Texas Gov. Greg Abbott (R) this week signed a bill that will expand access to virtual learning resources to students across the state.
Abbott signed the bill on Thursday, and it is set to go into effect immediately.
Several Texas school districts earlier this year had to abandon plans for virtual instruction due to a lack of funding.
Under the new bill, more schools will now have the option to go remote as coronavirus cases continue to surge in the state, The Dallas Morning News reported.
School districts and charter schools that were rated with a C or higher in Texas's most recent state academic accountability grades will be eligible to receive funding for remote learning, with enrollment being limited to 10 percent of the school system's total enrollment for the 2021-2022 school year, the news outlet noted.
Students who received virtual instruction last year and failed their state exams, earned lower than a C in foundation classes or missed 10 percent or more of their classes will reportedly not be funded for remote learning.
“We’re not promoting this for all students,” said state Sen.
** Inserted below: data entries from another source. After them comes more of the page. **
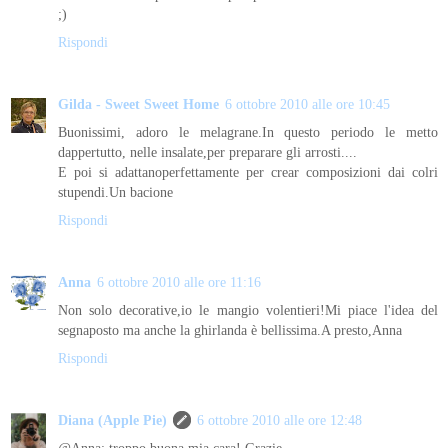
;)
Rispondi
Gilda - Sweet Sweet Home
6 ottobre 2010 alle ore 10:45
Buonissimi, adoro le melagrane.In questo periodo le metto
dappertutto, nelle insalate,per preparare gli arrosti....
E poi si adattanoperfettamente per crear composizioni dai colri
stupendi.Un bacione
Rispondi
Anna
6 ottobre 2010 alle ore 11:16
Non solo decorative,io le mangio volentieri!Mi piace l'idea del
segnaposto ma anche la ghirlanda è bellissima.A presto,Anna
Rispondi
Diana (Apple Pie)
6 ottobre 2010 alle ore 12:48
@Anna: troppo buona mia cara! Grazie...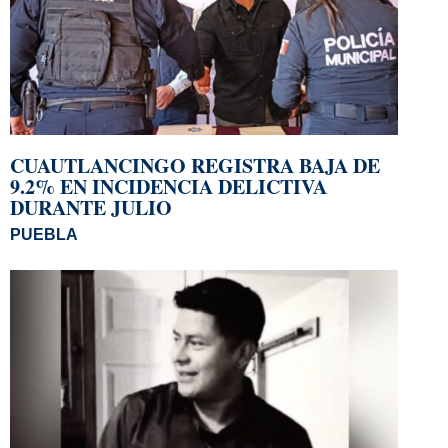
CUAUTLANCINGO REGISTRA BAJA DE
9.2% EN INCIDENCIA DELICTIVA
DURANTE JULIO
PUEBLA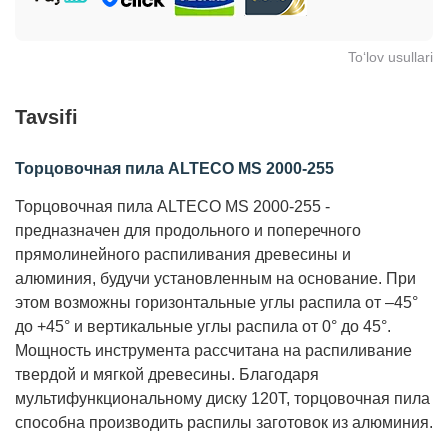
To‘lov usullari
Tavsifi
Торцовочная пила ALTECO MS 2000-255
Торцовочная пила ALTECO MS 2000-255 -
предназначен для продольного и поперечного
прямолинейного распиливания древесины и
алюминия, будучи установленным на основание. При
этом возможны горизонтальные углы распила от –45°
до +45° и вертикальные углы распила от 0° до 45°.
Мощность инструмента рассчитана на распиливание
твердой и мягкой древесины. Благодаря
мультифункциональному диску 120Т, торцовочная пила
способна производить распилы заготовок из алюминия.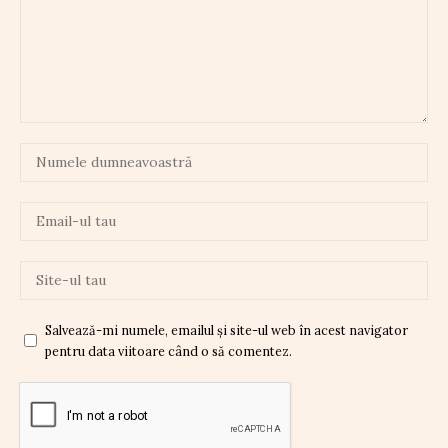
Salvează-mi numele, emailul și site-ul web în acest navigator
pentru data viitoare când o să comentez.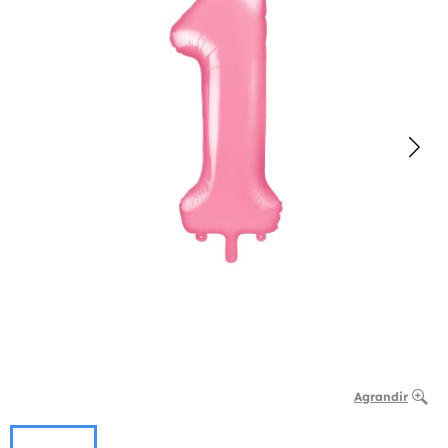
Agrandir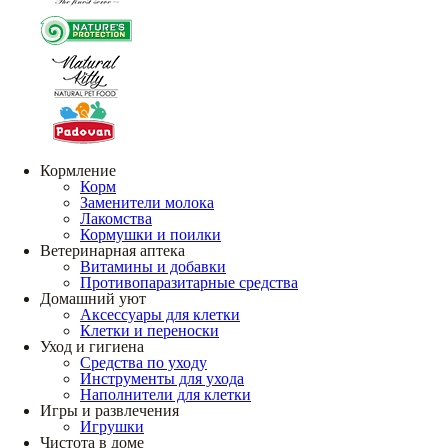
Кормление
Корм
Заменители молока
Лакомства
Кормушки и поилки
Ветеринарная аптека
Витамины и добавки
Противопаразитарные средства
Домашний уют
Аксессуары для клетки
Клетки и переноски
Уход и гигиена
Средства по уходу
Инструменты для ухода
Наполнители для клетки
Игры и развлечения
Игрушки
Чистота в доме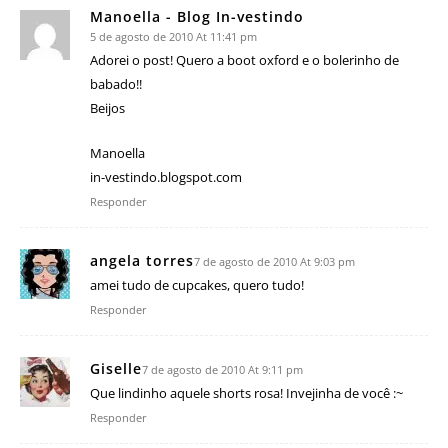
Manoella - Blog In-vestindo
5 de agosto de 2010 At 11:41 pm
Adorei o post! Quero a boot oxford e o bolerinho de
babado!!
Beijos
Manoella
in-vestindo.blogspot.com
Responder
angela torres
7 de agosto de 2010 At 9:03 pm
amei tudo de cupcakes, quero tudo!
Responder
Giselle
7 de agosto de 2010 At 9:11 pm
Que lindinho aquele shorts rosa! Invejinha de você :~
Responder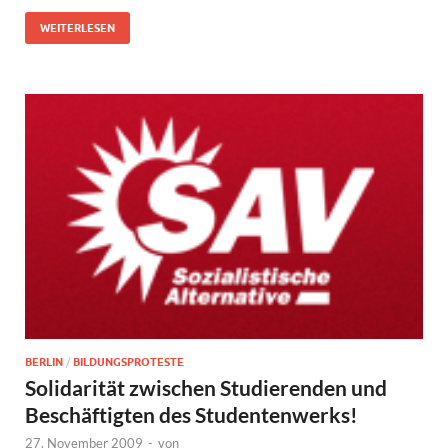
WEITERLESEN
BERLIN
/
BILDUNGSPROTESTE
Solidarität zwischen Studierenden und
Beschäftigten des Studentenwerks!
27. November 2009
-
von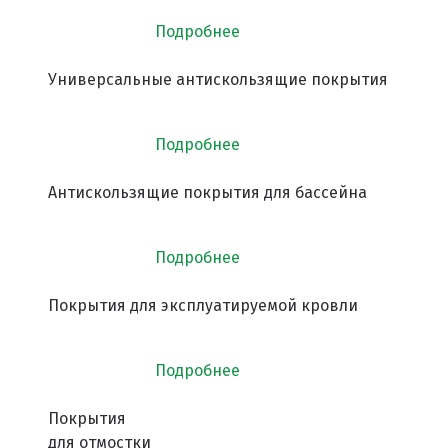
Подробнее
Универсальные антискользящие покрытия
Подробнее
Антискользящие покрытия для бассейна
Подробнее
Покрытия для эксплуатируемой кровли
Подробнее
Покрытия
для отмостки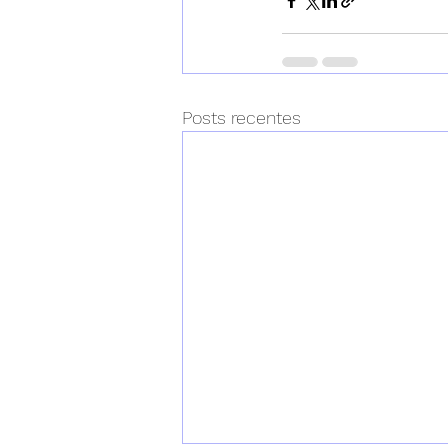
Posts recentes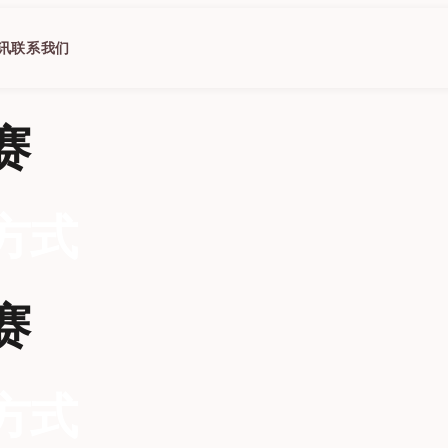
讯
联系我们
赛
方式
赛
方式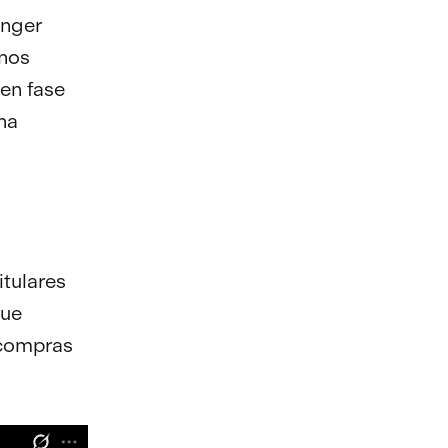
anger
unos
en fase
una
itulares
que
ecompras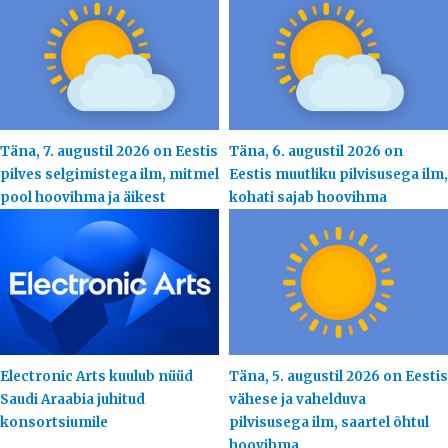
Täna, 7. augustil 2026 on Eestis
Täna, 6. augustil 2026 on
pilves selgimistega ilm, mitmel
Eestis muutliku pilvisusega ilm,
pool hoovihma ja äikest
kohati sajab hoovihma
Electronic Arts kuulub nüüd
Täna, 5. augustil 2026 on Eestis
Saudi Araabia juhitud
vähese ja vahelduva
konsortsiumile
pilvisusega ilm, saartel õhtul
hoovihma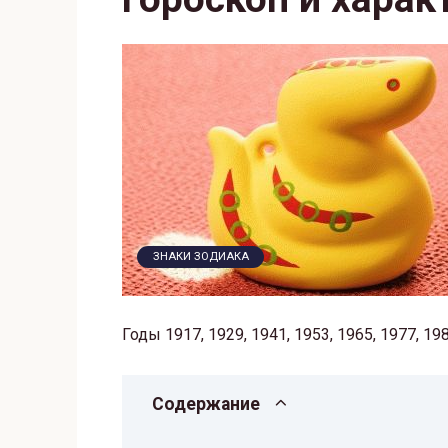
ЗНАКИ ЗОДИАКА
Годы 1917, 1929, 1941, 1953, 1965, 1977, 198
Содержание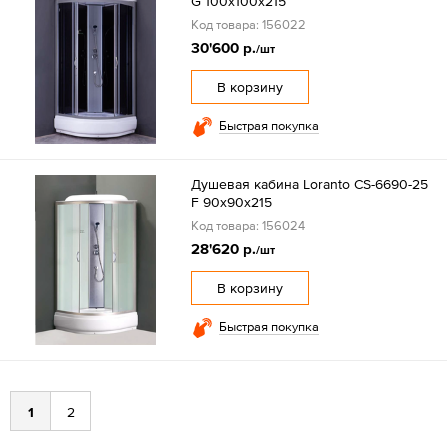
G 100х100х215
Код товара: 156022
30'600 р.
/шт
В корзину
Быстрая покупка
Душевая кабина Loranto CS-6690-25
F 90х90х215
Код товара: 156024
28'620 р.
/шт
В корзину
Быстрая покупка
1
2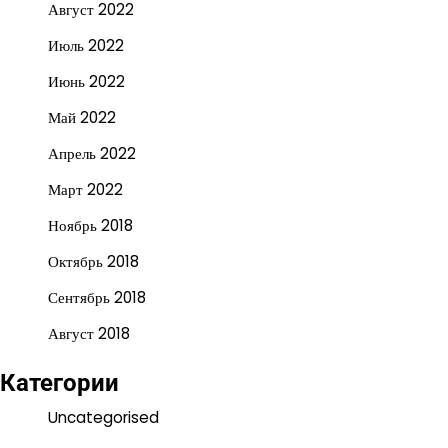
Август 2022
Июль 2022
Июнь 2022
Май 2022
Апрель 2022
Март 2022
Ноябрь 2018
Октябрь 2018
Сентябрь 2018
Август 2018
Категории
Uncategorised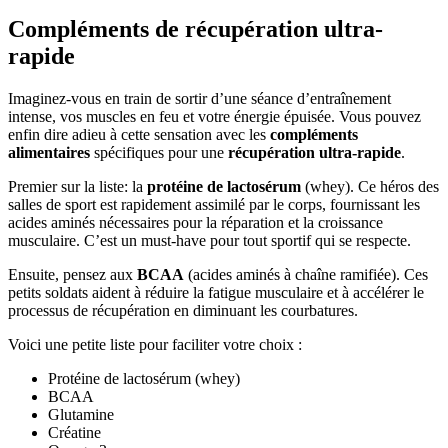
Compléments de récupération ultra-
rapide
Imaginez-vous en train de sortir d’une séance d’entraînement
intense, vos muscles en feu et votre énergie épuisée. Vous pouvez
enfin dire adieu à cette sensation avec les
compléments
alimentaires
spécifiques pour une
récupération ultra-rapide
.
Premier sur la liste: la
protéine de lactosérum
(whey). Ce héros des
salles de sport est rapidement assimilé par le corps, fournissant les
acides aminés nécessaires pour la réparation et la croissance
musculaire. C’est un must-have pour tout sportif qui se respecte.
Ensuite, pensez aux
BCAA
(acides aminés à chaîne ramifiée). Ces
petits soldats aident à réduire la fatigue musculaire et à accélérer le
processus de récupération en diminuant les courbatures.
Voici une petite liste pour faciliter votre choix :
Protéine de lactosérum (whey)
BCAA
Glutamine
Créatine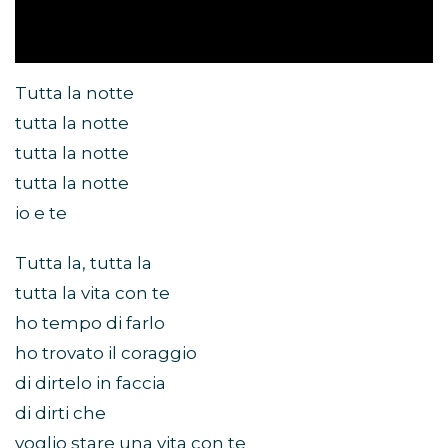
Tutta la notte
tutta la notte
tutta la notte
tutta la notte
io e te
Tutta la, tutta la
tutta la vita con te
ho tempo di farlo
ho trovato il coraggio
di dirtelo in faccia
di dirti che
voglio stare una vita con te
Larry Taylor (R), who authored the bill. “We’re promoting it only for those students who did well.”
Texas lawmakers have said that the provision in the bill serves to ensure that students who did not thrive in a virtual setting are not placed under that same instruction, though they are not prevented from enrolling in online classes, according to The Dallas Morning News.
Those who oppose the law have argued that students who received virtual instruction last year saw a decline in their state test results. Nearly 40 percent of students failed State of Texas Assessments of Academic Readiness math exams last year and nearly one-third did not pass the reading assessments, The Dallas Morning News reported.